I have a fond memory about Hu that goes back about a quarter century when I was a correspondent in Beijing. In May 1980, Chinese Premier Hua Guofeng left Beijing airport to attend the funeral of Yugoslavian President Josip Broz Tito.
I went to the airport in the early morning to cover Hua's departure. Back then, reporters were allowed to go near dignitaries who were seeing off the leader on the apron. Among them was Hu, who had just been appointed general secretary. He smiled and nodded at us.
After the aircraft took off, we entered the empty airport building. Unexpectedly, Hu turned to me and two other young Japanese reporters and beckoned us. "Are you free now? Why don't we chat for a while?" he said. We sat on a sofa and listened to Hu speaking of his dreams about an exchange program of Japanese and Chinese youths.
In 1986, Hu and Prime Minister Yasuhiro Nakasone attended the ground-breaking ceremony of the Japan-China youth exchange center in Beijing and gave the following speech: "Historically, not a few people were possessed by narrow-minded patriotism and fell into wrongful nationalism. Chinese and Japanese youth should draw wisdom from history. I encourage them to train themselves to become high-minded modern people who possess patriotic passion and an international spirit."

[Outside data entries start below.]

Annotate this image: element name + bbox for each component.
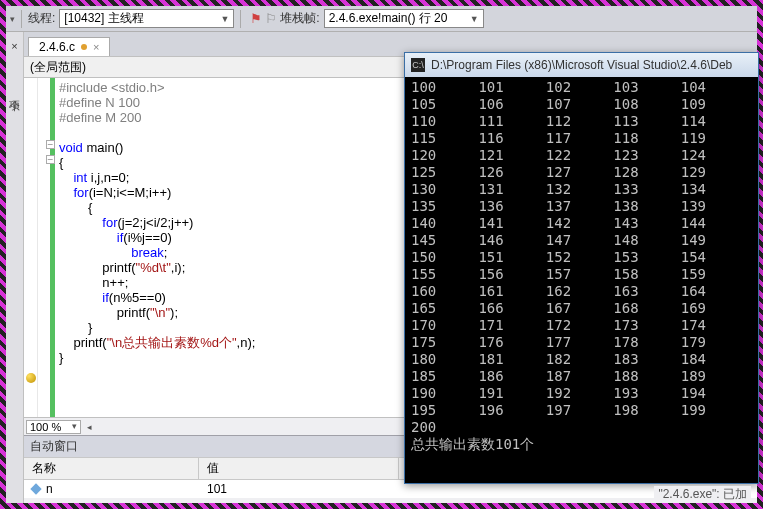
tab-close-icon[interactable]: × — [93, 41, 99, 53]
collapse-icon[interactable]: − — [46, 140, 55, 149]
thread-value: [10432] 主线程 — [64, 10, 143, 27]
gutter — [24, 78, 38, 417]
status-text: "2.4.6.exe": 已加 — [654, 486, 751, 503]
thread-label: 线程: — [28, 10, 55, 27]
toolbar-arrow-icon[interactable]: ▾ — [10, 14, 15, 24]
modified-dot-icon — [81, 44, 87, 50]
flag-icon[interactable]: ⚑ — [250, 11, 262, 26]
scope-text: (全局范围) — [30, 59, 86, 76]
var-value: 101 — [199, 480, 399, 498]
chevron-down-icon: ▾ — [72, 421, 77, 433]
console-titlebar[interactable]: C:\ D:\Program Files (x86)\Microsoft Vis… — [405, 53, 758, 77]
stack-label: 堆栈帧: — [280, 10, 319, 27]
flag-outline-icon[interactable]: ⚐ — [265, 11, 277, 26]
zoom-value: 100 % — [30, 421, 61, 433]
console-output: 100 101 102 103 104 105 106 107 108 109 … — [405, 77, 758, 483]
chevron-down-icon: ▼ — [470, 14, 479, 24]
nav-left-icon[interactable]: ◂ — [87, 422, 92, 432]
collapse-icon[interactable]: − — [46, 155, 55, 164]
variable-icon — [30, 483, 41, 494]
side-panel: × 个项 — [6, 32, 24, 503]
breakpoint-icon[interactable] — [26, 373, 36, 383]
stackframe-value: 2.4.6.exe!main() 行 20 — [329, 10, 448, 27]
stackframe-selector[interactable]: 2.4.6.exe!main() 行 20 ▼ — [324, 9, 484, 28]
console-title-text: D:\Program Files (x86)\Microsoft Visual … — [431, 58, 732, 72]
chevron-down-icon: ▼ — [220, 14, 229, 24]
zoom-field[interactable]: 100 % ▾ — [26, 420, 81, 434]
col-value[interactable]: 值 — [199, 458, 399, 479]
tab-file[interactable]: 2.4.6.c × — [28, 37, 110, 56]
console-window[interactable]: C:\ D:\Program Files (x86)\Microsoft Vis… — [404, 52, 759, 484]
col-name[interactable]: 名称 — [24, 458, 199, 479]
thread-selector[interactable]: [10432] 主线程 ▼ — [59, 9, 234, 28]
debug-toolbar: ▾ 线程: [10432] 主线程 ▼ ⚑ ⚐ 堆栈帧: 2.4.6.exe!m… — [6, 6, 757, 32]
console-icon: C:\ — [411, 58, 425, 72]
outline-column: − − — [38, 78, 50, 417]
tab-label: 2.4.6.c — [39, 40, 75, 54]
var-name: n — [46, 482, 53, 496]
close-icon[interactable]: × — [11, 40, 17, 52]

Political leaders of both Japan and China should ponder afresh the significance of these words.
The Japanese side should accept the speech as a warning against anti-Chinese sentiments and bravado spreading in Japan. Japan should get together with China to create an environment that allows China to advance its new diplomacy to promote Japan-China cooperation.
Why not join hands to start a historic reconciliation process? The two countries need to build up confidence and reconcile through a chain of "high-minded modern people." Let us start the initiative next year, the 60th anniversary of the end of World War 2.
To advance such a grand vision along with national interests, the prime minister should clearly express his determination not to visit Yasukuni Shrine.